To be able to test your setup and finetune Memcache, you should know how Memcache works. As explained before, we are telling Drupal to use the cache.backend.memcache service as cache back end. This Service is defined by the Memcache module and implements like any other cache back end the CacheBackendInterface.This interface is used to define a cache back end and forces classes to implement the necessary cache get, set, delete, invalidate, etc. functions.
When the memcache service sets a cache entry, it stores this as a permanent item in Memcache, because validation is always checked in cache get.
Invalidation of items is done by setting the timestamp in the past. The entry will stay available in RAM, but when the service tries to load it it will detect it as an invalid entry. This allows Drupal to recreate the entry, which will then overwrite the cache entry in Memcache.
Conclusion: when you clear all cache with Memcache installed, you will not remove all keys in Memcache but simple invalidate them by setting them with an expiration time in the past.
Optimizing your Memcache setup
Simply using Memcache will not always mean that your site will be faster. Depending on the size of your website and the amount of traffic, you will need to allocate more RAM to Memcache.
How best to define this amount? If you know how much data is currently cached in MySQL, this can help to summarize the sizes of all cache tables and check how much of these tables are then configured to go into Memcache.
Let me give an example: consider a 3GB cache_render table and a 1GB cache_dynamic_page_cache table, resulting in 4GB of data that would be offloaded to Memcache. Starting with a 4GB RAM setup for Memcache would give you a good start.
But how can you check if this setup is sufficient? There are a few simple rules to check if you have assigned sufficient -or perhaps too much - RAM to Memcache.
- If your evictions are increasing, meaning that memcache is overwriting keys to make space. And your hit rate is lower than 90% and dropping, you should allocate more memory.

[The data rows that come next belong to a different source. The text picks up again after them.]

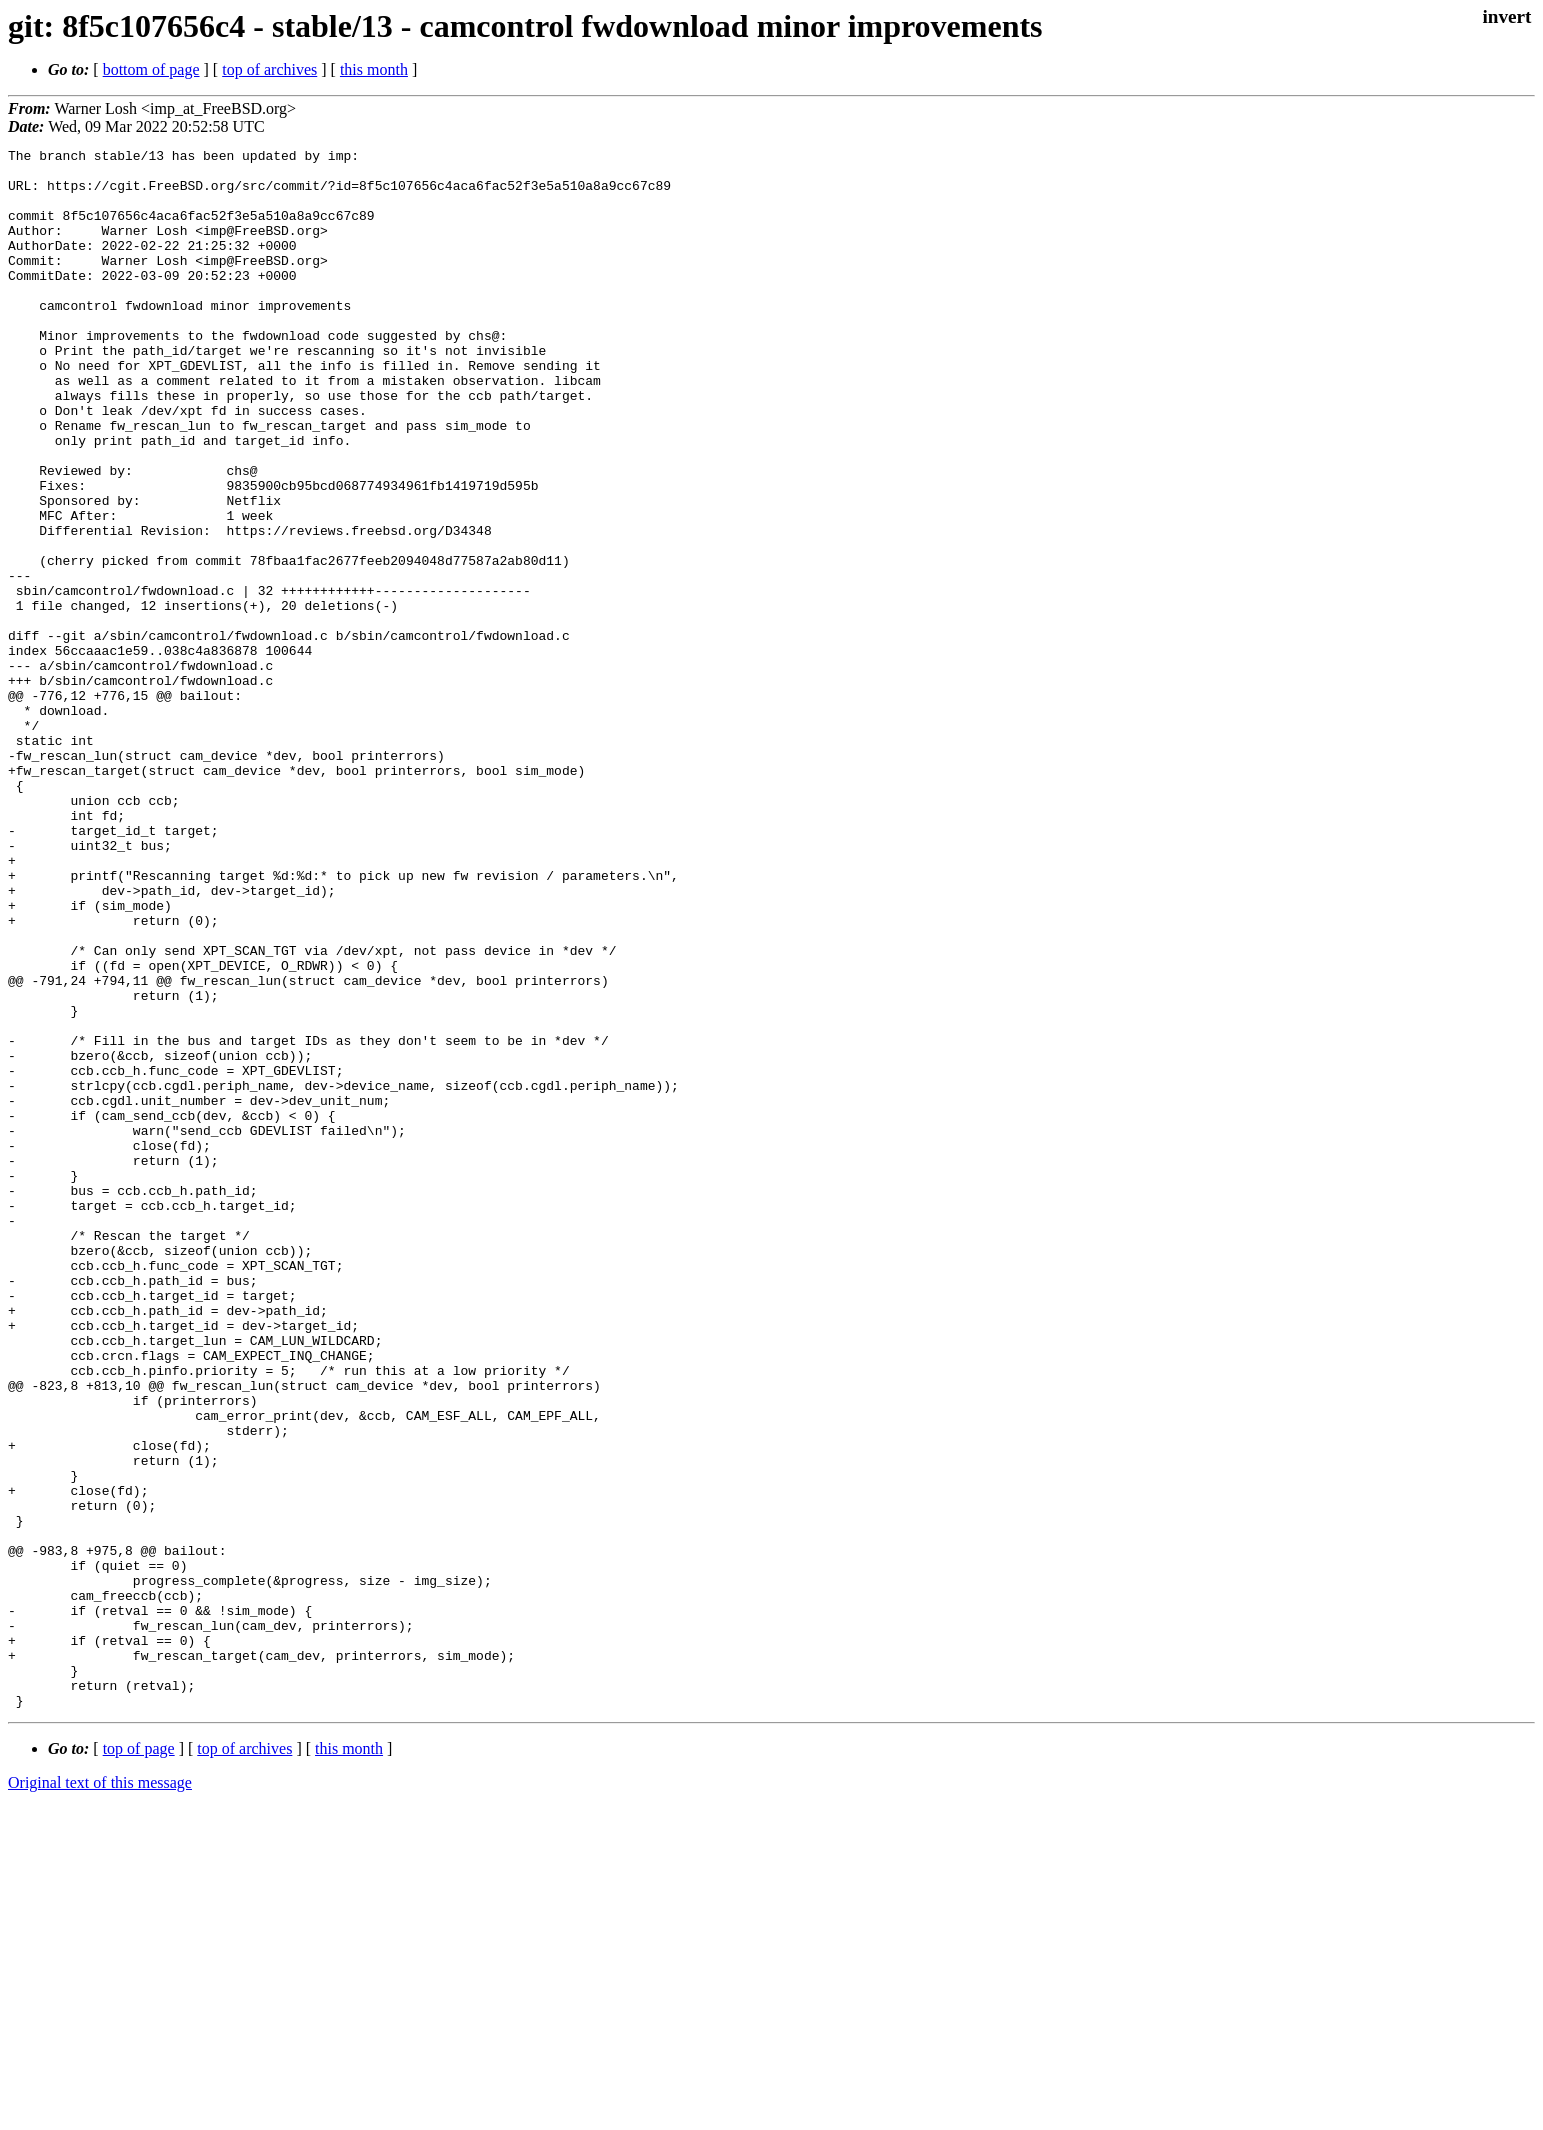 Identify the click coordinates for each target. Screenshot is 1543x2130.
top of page (139, 2060)
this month (374, 69)
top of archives (269, 69)
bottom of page (151, 69)
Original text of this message (100, 2094) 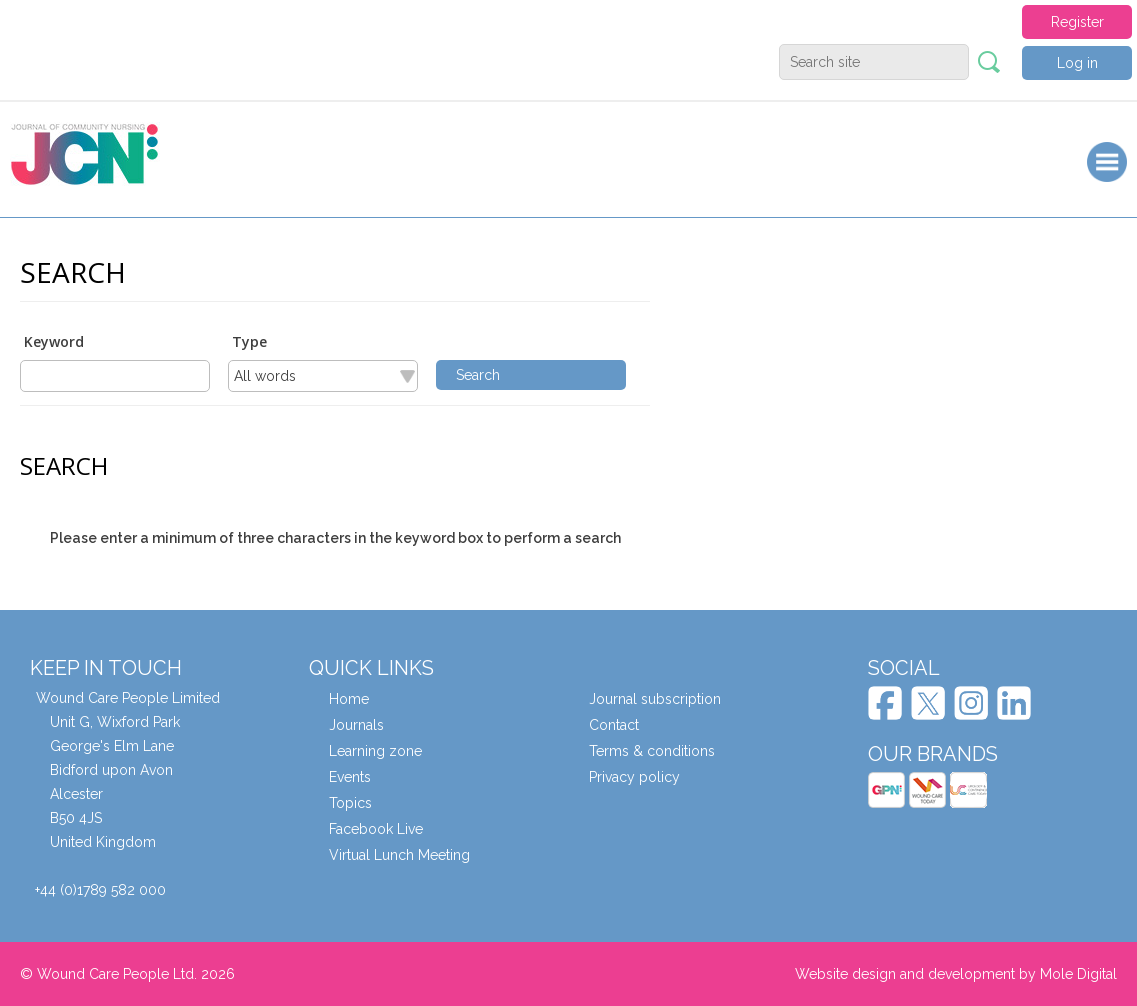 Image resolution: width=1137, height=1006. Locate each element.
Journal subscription (655, 699)
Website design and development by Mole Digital (956, 974)
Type (249, 341)
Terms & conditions (652, 751)
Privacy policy (634, 777)
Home (349, 699)
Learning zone (375, 751)
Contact (614, 725)
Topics (350, 803)
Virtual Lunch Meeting (399, 855)
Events (350, 777)
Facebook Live (376, 829)
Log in (1077, 63)
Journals (356, 725)
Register (1077, 22)
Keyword (54, 341)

- If your evictions are 0 but the hit rate is still low, you should review your caching logic. You are probably flushing caches to often or your cached data is not reused, meaning that your cache contexts are too wide.
- If your evictions is at 0 and your hit rate is 90 and higher, and the written bytes in memcache is lower than the allocated RAM, you can reduce the amount of RAM allocated to Memcache.
It is very important that you never assign more RAM than available. If your server needs to start swapping, the performance will drop significantly.
Conclusion
If you are considering using memcache for Drupal, you need to think a few things through in advance:
- Which cache bins will be offloaded into Memcache? Only offload cache tables that do not depend on an cache entry.
- Does the site has a lot of traffic and a lot of content? This will result in larger render cache tables.
- The amount of RAM allocated to Memcache, depending on the amount available on your server and the size of the cache bins you offloaded to Memcache.
Also keep in mind that the allocation of RAM for Memcache is not a fixed configuration. When your website grows, the cache size grows with it. This implies that the amount of necessary RAM will also increase.